Task requirements: Please reproduce every entry below without omitting a single line.

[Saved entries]

• • • • • • •

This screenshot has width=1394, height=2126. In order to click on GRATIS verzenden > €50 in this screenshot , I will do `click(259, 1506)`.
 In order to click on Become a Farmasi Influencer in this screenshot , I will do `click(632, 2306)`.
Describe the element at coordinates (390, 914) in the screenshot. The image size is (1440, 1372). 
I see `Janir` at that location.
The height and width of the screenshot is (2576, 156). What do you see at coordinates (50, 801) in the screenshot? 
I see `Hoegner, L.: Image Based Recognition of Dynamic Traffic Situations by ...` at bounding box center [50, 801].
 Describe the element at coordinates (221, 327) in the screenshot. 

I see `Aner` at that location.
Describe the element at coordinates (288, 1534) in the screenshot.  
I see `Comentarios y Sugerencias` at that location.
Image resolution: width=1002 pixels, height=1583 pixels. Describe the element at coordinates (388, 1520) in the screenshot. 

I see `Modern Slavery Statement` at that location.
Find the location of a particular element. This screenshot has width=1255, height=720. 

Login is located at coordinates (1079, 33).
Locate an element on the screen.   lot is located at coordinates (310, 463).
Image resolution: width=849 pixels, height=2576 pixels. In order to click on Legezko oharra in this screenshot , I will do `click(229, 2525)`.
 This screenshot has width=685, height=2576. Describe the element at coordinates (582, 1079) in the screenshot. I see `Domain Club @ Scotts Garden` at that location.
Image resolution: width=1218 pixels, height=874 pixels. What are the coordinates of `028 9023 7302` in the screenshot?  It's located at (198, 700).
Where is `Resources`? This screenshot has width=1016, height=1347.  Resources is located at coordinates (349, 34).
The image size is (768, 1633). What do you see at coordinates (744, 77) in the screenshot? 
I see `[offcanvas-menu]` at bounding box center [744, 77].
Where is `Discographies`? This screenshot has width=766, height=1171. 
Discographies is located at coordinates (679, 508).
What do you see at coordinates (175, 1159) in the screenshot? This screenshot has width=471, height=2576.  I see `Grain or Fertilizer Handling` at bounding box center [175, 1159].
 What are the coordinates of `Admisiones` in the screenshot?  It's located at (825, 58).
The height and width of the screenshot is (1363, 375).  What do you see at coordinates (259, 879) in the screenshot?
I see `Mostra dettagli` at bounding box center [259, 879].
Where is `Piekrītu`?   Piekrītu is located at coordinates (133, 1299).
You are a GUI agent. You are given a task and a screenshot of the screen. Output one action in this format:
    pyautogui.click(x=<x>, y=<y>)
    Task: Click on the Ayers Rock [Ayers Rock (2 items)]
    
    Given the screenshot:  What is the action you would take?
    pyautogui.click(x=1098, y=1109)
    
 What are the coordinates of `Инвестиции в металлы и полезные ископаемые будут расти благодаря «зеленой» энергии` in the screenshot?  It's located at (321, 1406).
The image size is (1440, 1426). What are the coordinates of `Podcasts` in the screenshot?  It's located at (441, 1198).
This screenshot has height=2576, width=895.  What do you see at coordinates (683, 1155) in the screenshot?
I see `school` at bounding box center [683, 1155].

• • • • • • •

Reply to the task:
This screenshot has width=1394, height=2126. In order to click on GRATIS verzenden > €50 in this screenshot , I will do `click(259, 1506)`.
 In order to click on Become a Farmasi Influencer in this screenshot , I will do `click(632, 2306)`.
Describe the element at coordinates (390, 914) in the screenshot. The image size is (1440, 1372). 
I see `Janir` at that location.
The height and width of the screenshot is (2576, 156). What do you see at coordinates (50, 801) in the screenshot? 
I see `Hoegner, L.: Image Based Recognition of Dynamic Traffic Situations by ...` at bounding box center [50, 801].
 Describe the element at coordinates (221, 327) in the screenshot. 

I see `Aner` at that location.
Describe the element at coordinates (288, 1534) in the screenshot.  
I see `Comentarios y Sugerencias` at that location.
Image resolution: width=1002 pixels, height=1583 pixels. Describe the element at coordinates (388, 1520) in the screenshot. 

I see `Modern Slavery Statement` at that location.
Find the location of a particular element. This screenshot has width=1255, height=720. 

Login is located at coordinates (1079, 33).
Locate an element on the screen.   lot is located at coordinates (310, 463).
Image resolution: width=849 pixels, height=2576 pixels. In order to click on Legezko oharra in this screenshot , I will do `click(229, 2525)`.
 This screenshot has width=685, height=2576. Describe the element at coordinates (582, 1079) in the screenshot. I see `Domain Club @ Scotts Garden` at that location.
Image resolution: width=1218 pixels, height=874 pixels. What are the coordinates of `028 9023 7302` in the screenshot?  It's located at (198, 700).
Where is `Resources`? This screenshot has width=1016, height=1347.  Resources is located at coordinates (349, 34).
The image size is (768, 1633). What do you see at coordinates (744, 77) in the screenshot? 
I see `[offcanvas-menu]` at bounding box center [744, 77].
Where is `Discographies`? This screenshot has width=766, height=1171. 
Discographies is located at coordinates (679, 508).
What do you see at coordinates (175, 1159) in the screenshot? This screenshot has width=471, height=2576.  I see `Grain or Fertilizer Handling` at bounding box center [175, 1159].
 What are the coordinates of `Admisiones` in the screenshot?  It's located at (825, 58).
The height and width of the screenshot is (1363, 375).  What do you see at coordinates (259, 879) in the screenshot?
I see `Mostra dettagli` at bounding box center [259, 879].
Where is `Piekrītu`?   Piekrītu is located at coordinates (133, 1299).
You are a GUI agent. You are given a task and a screenshot of the screen. Output one action in this format:
    pyautogui.click(x=<x>, y=<y>)
    Task: Click on the Ayers Rock [Ayers Rock (2 items)]
    
    Given the screenshot:  What is the action you would take?
    pyautogui.click(x=1098, y=1109)
    
 What are the coordinates of `Инвестиции в металлы и полезные ископаемые будут расти благодаря «зеленой» энергии` in the screenshot?  It's located at (321, 1406).
The image size is (1440, 1426). What are the coordinates of `Podcasts` in the screenshot?  It's located at (441, 1198).
This screenshot has height=2576, width=895.  What do you see at coordinates (683, 1155) in the screenshot?
I see `school` at bounding box center [683, 1155].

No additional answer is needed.